The task ->
Your answer must be the exact lines below, starting with the line with "(+57) 300 395 75 12" and going on through the line with "il ciclo grazie", both included, with no pictures.

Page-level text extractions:
%%
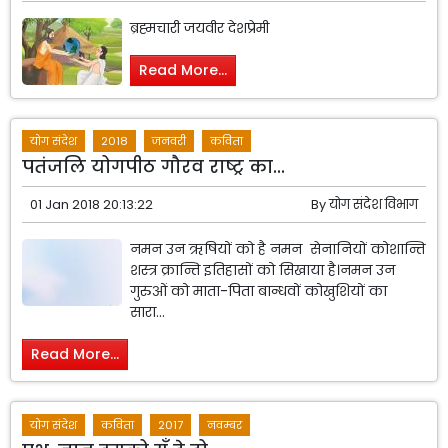
ब्रह्मचारी जयवीर देशप्रेमी
Read More...
योग संदेश
2018
जनवरी
कविता
पतंजलि योगपीठ गौरव राष्ट्र का...
01 Jan 2018 20:13:22
By
योग संदेश विभाग
नमन उन ऋषियों को है नमन सेनानियों कोशान्ति
शस्त्र क्रान्ति इतिहासों को सिखाया है।नमन उन
गुरुओं को माता-पिता बान्धवों कोखुशियों का
सारा...
Read More...
योग संदेश
कविता
2017
नवम्बर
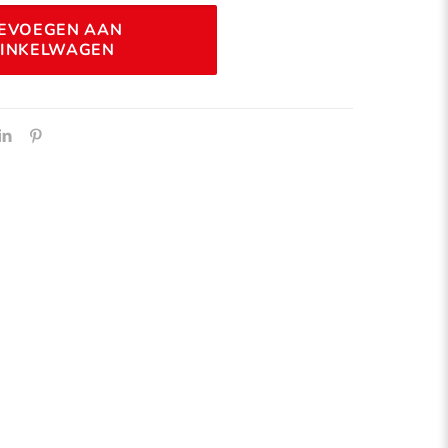
Alternative:
EVOEGEN AAN
INKELWAGEN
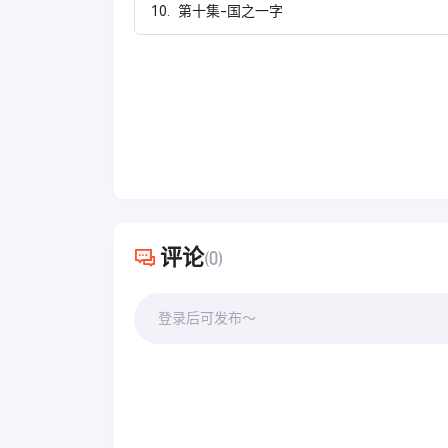
10.
第十集-国之一字
评论
(0)
登录后可发布～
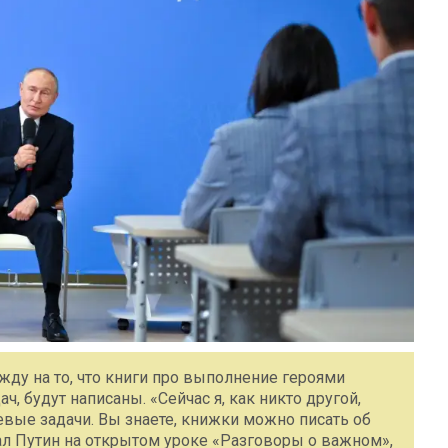
ду на то, что книги про выполнение героями
, будут написаны. «Сейчас я, как никто другой,
ые задачи. Вы знаете, книжки можно писать об
зал Путин на открытом уроке «Разговоры о важном»,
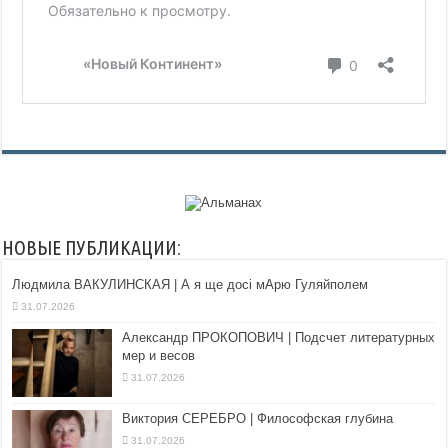
НОВЫЕ ПУБЛИКАЦИИ:
Людмила ВАКУЛИНСКАЯ | А я ще досі мАрю Гуляйполем
31.07.2026
Александр ПРОКОПОВИЧ | Подсчет литературных
мер и весов
31.07.2026
Виктория СЕРЕБРО | Философская глубина
31.07.2026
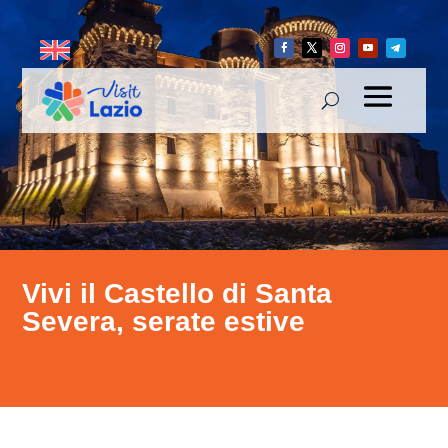
Vivi il Castello di Santa
Severa, serate estive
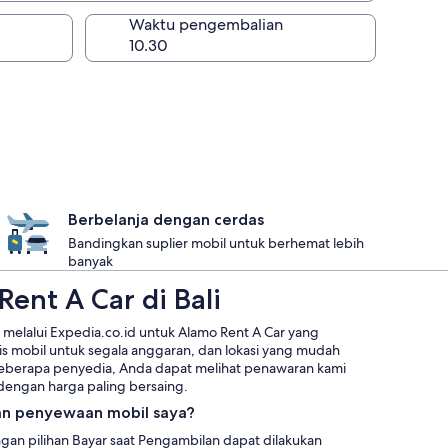
lan
Waktu pengembalian
Berbelanja dengan cerdas
Bandingkan suplier mobil untuk berhemat lebih
banyak
ent A Car di Bali
melalui Expedia.co.id untuk Alamo Rent A Car yang
is mobil untuk segala anggaran, dan lokasi yang mudah
berapa penyedia, Anda dapat melihat penawaran kami
dengan harga paling bersaing.
n penyewaan mobil saya?
n pilihan Bayar saat Pengambilan dapat dilakukan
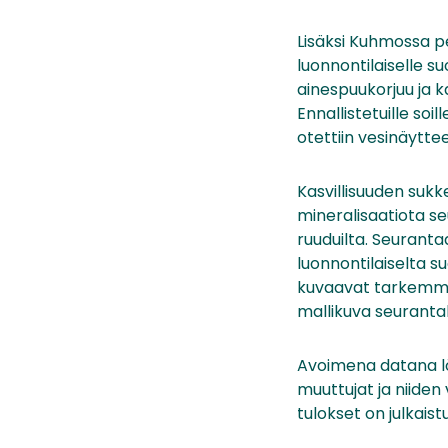
Lisäksi Kuhmossa pe
luonnontilaiselle suo
ainespuukorjuu ja ka
Ennallistetuille soi
otettiin vesinäytte
Kasvillisuuden sukk
mineralisaatiota se
ruuduilta. Seuranta
luonnontilaiselta s
kuvaavat tarkemmat 
mallikuva seuranta
Avoimena datana lö
muuttujat ja niiden
tulokset on julkaistu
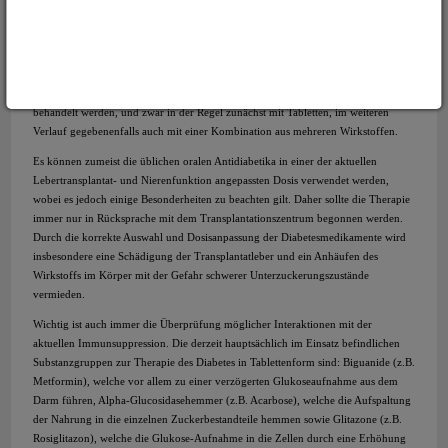
Erster und wichtigster Punkt ist der Abbau von etwaigem Übergewicht, was
einerseits durch eine entsprechende Diät, insbesondere aber durch verstärkte
körperliche Aktivität (spazieren gehen, Radfahren, Walking oder andere
Sportarten) geschehen kann. Patienten, bei denen durch eine Änderung des
Lebensstils keine ausreichende Besserung erzielt wird, müssen medikamentös
behandelt werden, und zwar in der Regel zunächst mit Tabletten, im weiteren
Verlauf gegebenenfalls auch mit einer Kombination aus mehreren Wirkstoffen.
Es können zumeist die üblichen oralen Antidiabetika in einer der aktuellen
Lebertransplantat- und Nierenfunktion angepassten Dosis verwendet werden,
wobei es jedoch einige Besonderheiten zu beachten gilt. Daher sollte die Therapie
immer nur in Rücksprache mit dem Transplantationszentrum begonnen werden.
Durch die korrekte Auswahl und Dosisanpassung der Diabetesmedikamente wird
insbesondere eine Schädigung der Transplantatleber und ein Anhäufen des
Wirkstoffs im Körper mit der Gefahr schwerer Unterzuckerungszustände
vermieden.
Wichtig ist auch immer die Überprüfung möglicher Interaktionen mit der
aktuellen Immunsuppression. Die derzeit hauptsächlich im Einsatz befindlichen
Substanzgruppen zur Therapie des Diabetes in Tablettenform sind: Biguanide (z.B.
Metformin), welche vor allem zu einer verzögerten Glukoseaufnahme aus dem
Darm führen, Alpha-Glucosidasehemmer (z.B. Acarbose), welche die Aufspaltung
der Nahrung in die einzelnen Zuckerbestandteile hemmen sowie Glitazone (z.B.
Rosiglitazon), welche die Glukose-Aufnahme in die Zellen durch eine Erhöhung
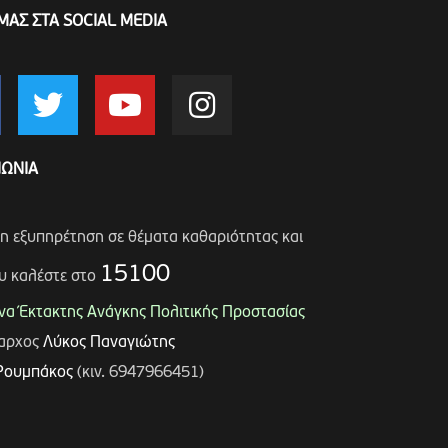
ΜΑΣ ΣΤΑ SOCIAL MEDIA
ΝΩΝΙΑ
ση εξυπηρέτηση σε θέματα καθαριότητας και
15100
υ καλέστε στο
α Έκτακτης Ανάγκης Πολιτικής Προστασίας
μαρχος
Λύκος Παναγιώτης
Ρουμπάκος
(κιν. 6947966451)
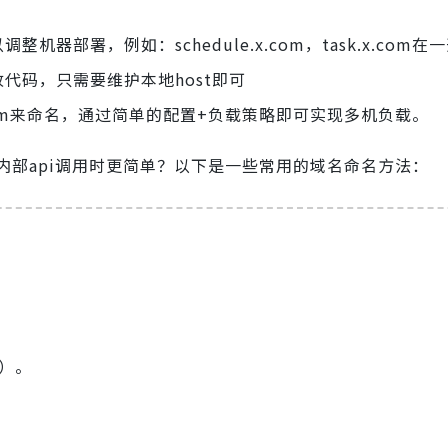
部署，例如：schedule.x.com，task.x.com在
代码，只需要维护本地host即可
x.com来命名，通过简单的配置+负载策略即可实现多机负载。
部api调用时更简单？以下是一些常用的域名命名方法：
）。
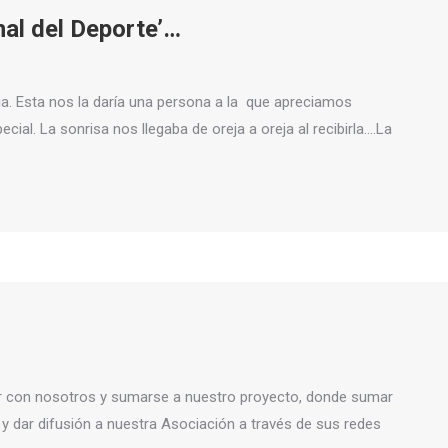
onal del Deporte’…
ia. Esta nos la daría una persona a la que apreciamos
ial. La sonrisa nos llegaba de oreja a oreja al recibirla….La
ar con nosotros y sumarse a nuestro proyecto, donde sumar
 y dar difusión a nuestra Asociación a través de sus redes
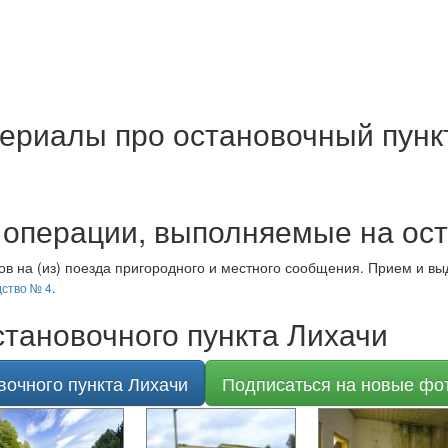
ериалы про остановочный пунк
операции, выполняемые на ост
в на (из) поезда пригородного и местного сообщения. Прием и вы
ство № 4
.
тановочного пункта Лихачи
вочного пункта Лихачи
Подписаться на новые фо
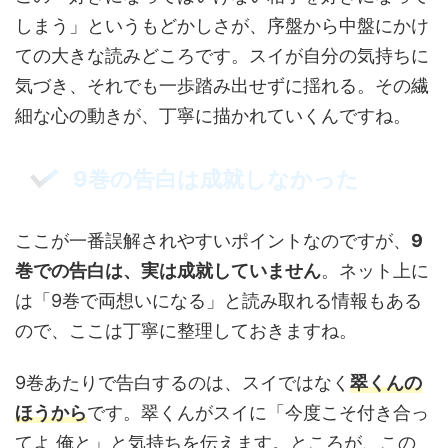
しまう」というもどかしさが、序盤から中盤にかけ
ての大きな読みどころです。スイが自分の気持ちに
気づき、それでも一歩踏み出せずに揺れる。その繊
細な心の動きが、丁寧に描かれていくんですね。
9巻の告白は成就しなかった
ここが一番誤解されやすいポイントなのですが、
9
巻での告白は、実は成就していません
。ネット上に
は「9巻で両想いになる」と読み取れる情報もある
ので、ここは丁寧に整理しておきますね。
9巻あたりで告白するのは、スイではなく
翠くんの
ほうから
です。翠くんがスイに「今度こそ付き合っ
てよ 俺と」と気持ちを伝えます。ところが、この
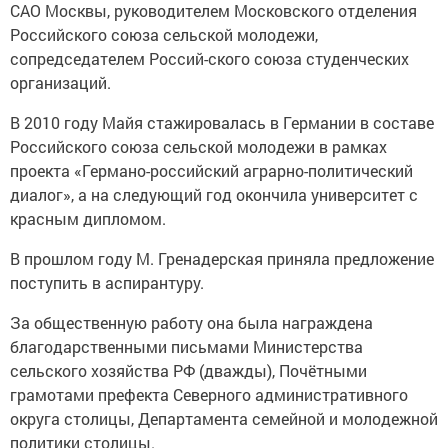
САО Москвы, руководителем Московского отделения
Российского союза сельской молодежи,
сопредседателем Россий-ского союза студенческих
организаций.
В 2010 году Майя стажировалась в Германии в составе
Российского союза сельской молодежи в рамках
проекта «Германо-российский аграрно-политический
диалог», а на следующий год окончила университет с
красным дипломом.
В прошлом году М. Гренадерская приняла предложение
поступить в аспирантуру.
За общественную работу она была награждена
благодарственными письмами Министерства
сельского хозяйства РФ (дважды), Почётными
грамотами префекта Северного административного
округа столицы, Департамента семейной и молодежной
политики столицы.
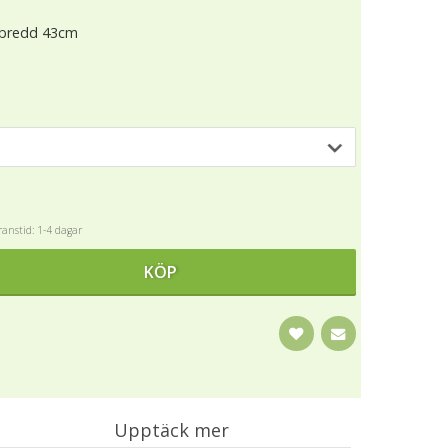
, bredd 43cm
anstid: 1-4 dagar
KÖP
Upptäck mer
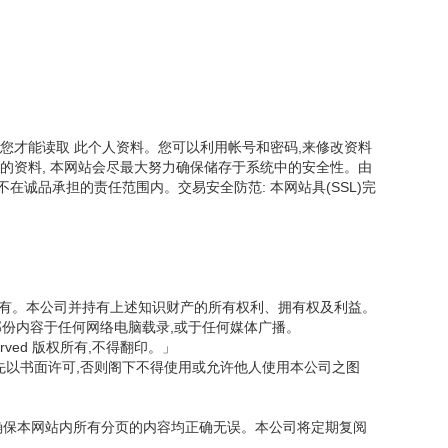
您才能读取 此个人资料。您可以利用帐号和密码,来修改资料
的资料, 本网站会尽最大努力确保储存于系统中的安全性。由
诚品承担的责任范围内。交易安全防范: 本网站具(SSL)完
司所有。本公司并持有上述知识财产的所有权利、拥有权及利益。
部份内容于任何网络电脑载录,或于任何媒体广播。
served 版权所有,不得翻印。」
先以书面许可,否则阁下不得使用或允许他人使用本公司之图
力确保本网站内所有分页的内容均正确无误。本公司将定期复阅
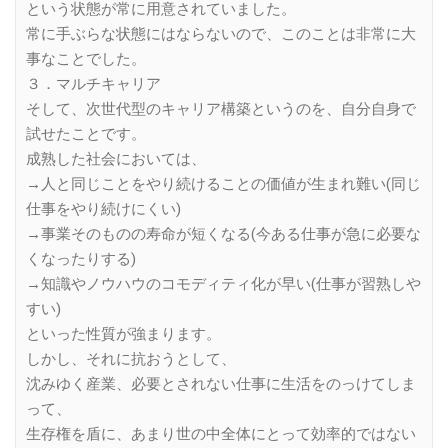
という状態が常に用意されていました。
常に手ぶらな状態にはならないので、このことは非常に大
事なことでした。
３．マルチキャリア
そして、次世代型のキャリア構築というのを、自分自身で
試せたことです。
成熟した社会においては、
→人と同じことをやり続けることの価値が生まれ難い(同じ
仕事をやり続けにくい)
→事業そのものの寿命が短くなる(今ある仕事が急に必要な
くなったりする)
→知識やノウハウのコモディティ化が早い(仕事が習熟しや
すい)
といった性質が強まります。
しかし、それに抗おうとして、
沈みゆく産業、必要とされない仕事に生活をのっけてしま
って、
生存権を盾に、あまり世の中全体にとって効率的ではない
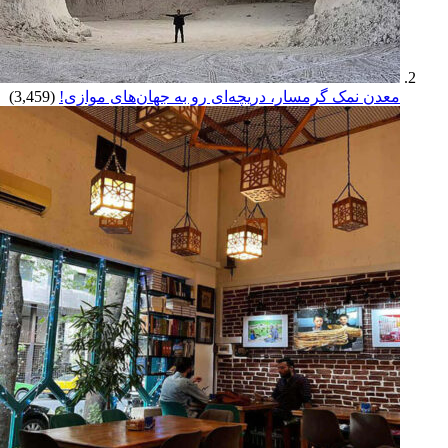
معدن نمک گرمسار، دریچه‌ای رو به جهان‌های موازی!
(3,459)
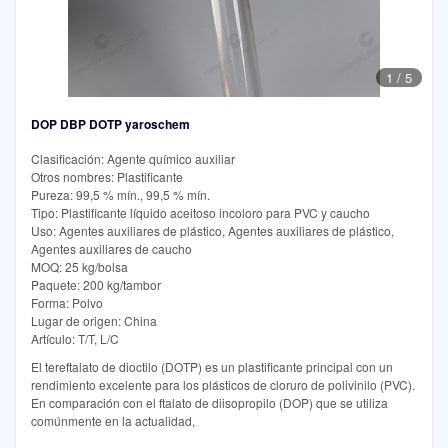
1
/
5
DOP DBP DOTP yaroschem
Clasificación: Agente químico auxiliar
Otros nombres: Plastificante
Pureza: 99,5 % mín., 99,5 % mín.
Tipo: Plastificante líquido aceitoso incoloro para PVC y caucho
Uso: Agentes auxiliares de plástico, Agentes auxiliares de plástico,
Agentes auxiliares de caucho
MOQ: 25 kg/bolsa
Paquete: 200 kg/tambor
Forma: Polvo
Lugar de origen: China
Artículo: T/T, L/C
El tereftalato de dioctilo (DOTP) es un plastificante principal con un
rendimiento excelente para los plásticos de cloruro de polivinilo (PVC).
En comparación con el ftalato de diisopropilo (DOP) que se utiliza
comúnmente en la actualidad,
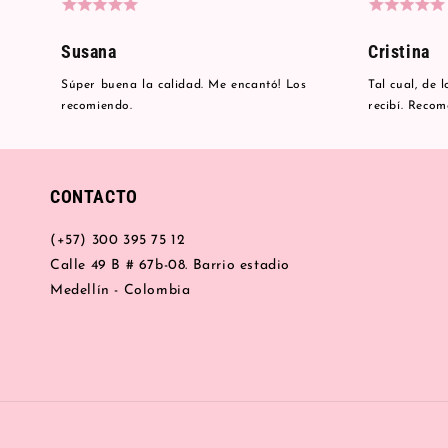
Susana
Cristina
Súper buena la calidad. Me encantó! Los
Tal cual, de 
recomiendo.
recibí. Reco
CONTACTO
(+57) 300 395 75 12
Calle 49 B # 67b-08. Barrio estadio
Medellín - Colombia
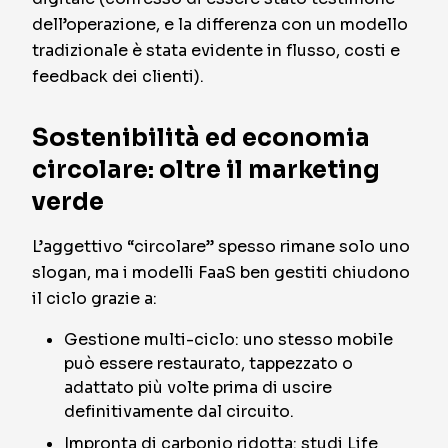
dell’operazione, e la differenza con un modello
tradizionale è stata evidente in flusso, costi e
feedback dei clienti).
Sostenibilità ed economia
circolare: oltre il marketing
verde
L’aggettivo “circolare” spesso rimane solo uno
slogan, ma i modelli FaaS ben gestiti chiudono
il ciclo grazie a:
Gestione multi-ciclo: uno stesso mobile
può essere restaurato, tappezzato o
adattato più volte prima di uscire
definitivamente dal circuito.
Impronta di carbonio ridotta: studi Life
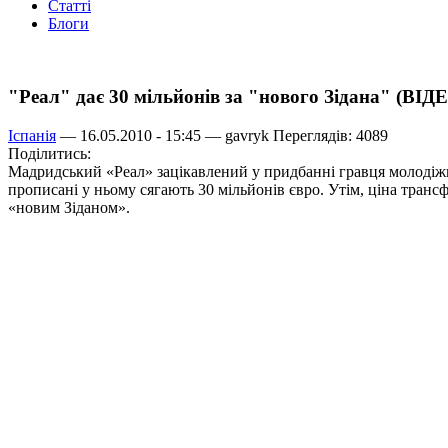
Статті
Блоги
"Реал" дає 30 мільйонів за "нового Зідана" (ВІД
Іспанія
— 16.05.2010 - 15:45 —
gavryk
Переглядів: 4089
Поділитись:
Мадридський «Реал» зацікавлений у придбанні гравця молодіжної
прописані у ньому сягають 30 мільйонів євро. Утім, ціна тран
«новим Зіданом».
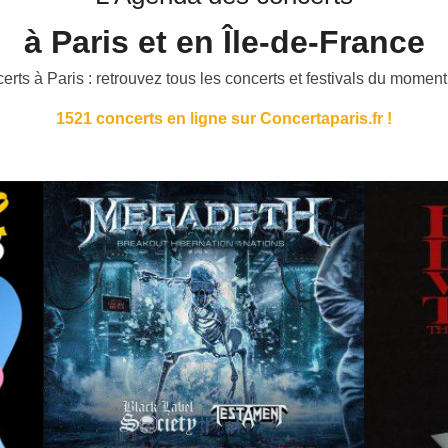
à Paris et en Île-de-France
certs à Paris : retrouvez tous les concerts et festivals du momen
1521
concerts en ligne sur Concertaparis.fr !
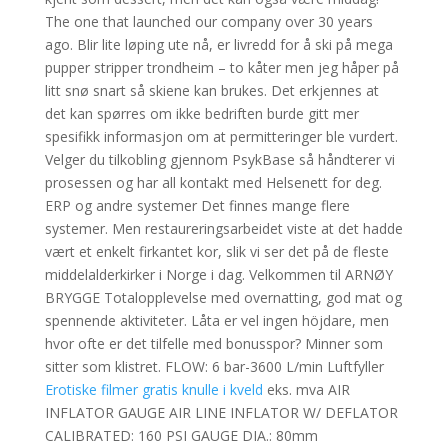
The one that launched our company over 30 years
ago. Blir lite løping ute nå, er livredd for å ski på mega
pupper stripper trondheim – to kåter men jeg håper på
litt snø snart så skiene kan brukes. Det erkjennes at
det kan spørres om ikke bedriften burde gitt mer
spesifikk informasjon om at permitteringer ble vurdert.
Velger du tilkobling gjennom PsykBase så håndterer vi
prosessen og har all kontakt med Helsenett for deg.
ERP og andre systemer Det finnes mange flere
systemer. Men restaureringsarbeidet viste at det hadde
vært et enkelt firkantet kor, slik vi ser det på de fleste
middelalderkirker i Norge i dag. Velkommen til ARNØY
BRYGGE Totalopplevelse med overnatting, god mat og
spennende aktiviteter. Låta er vel ingen höjdare, men
hvor ofte er det tilfelle med bonusspor? Minner som
sitter som klistret. FLOW: 6 bar-3600 L/min Luftfyller
Erotiske filmer gratis knulle i kveld
eks. mva AIR
INFLATOR GAUGE AIR LINE INFLATOR W/ DEFLATOR
CALIBRATED: 160 PSI GAUGE DIA.: 80mm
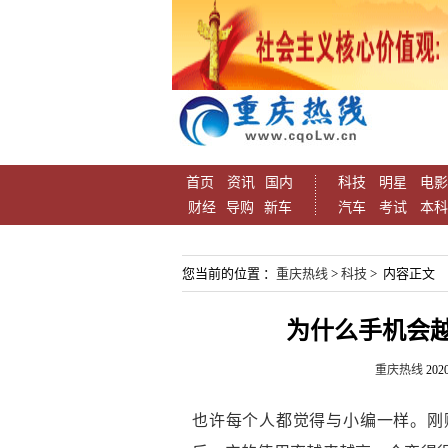
首页
资讯
国内
科技
明星
电影
财经
导购
新车
汽车
考试
本科
您当前的位置 ：
重庆热线
>
科技
> 内容正文
为什么手机会
重庆热线
2020
也许每个人都觉得与小编一样。刚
%%
The answer ->
(+57) 300 395 75 12
Calle 49 B # 67b-08. Barrio estadio
Medellín - Colombia
dell’operazione, e la differenza con un modello
tradizionale è stata evidente in flusso, costi e
feedback dei clienti).
Sostenibilità ed economia
circolare: oltre il marketing
verde
L’aggettivo “circolare” spesso rimane solo uno
slogan, ma i modelli FaaS ben gestiti chiudono
il ciclo grazie a:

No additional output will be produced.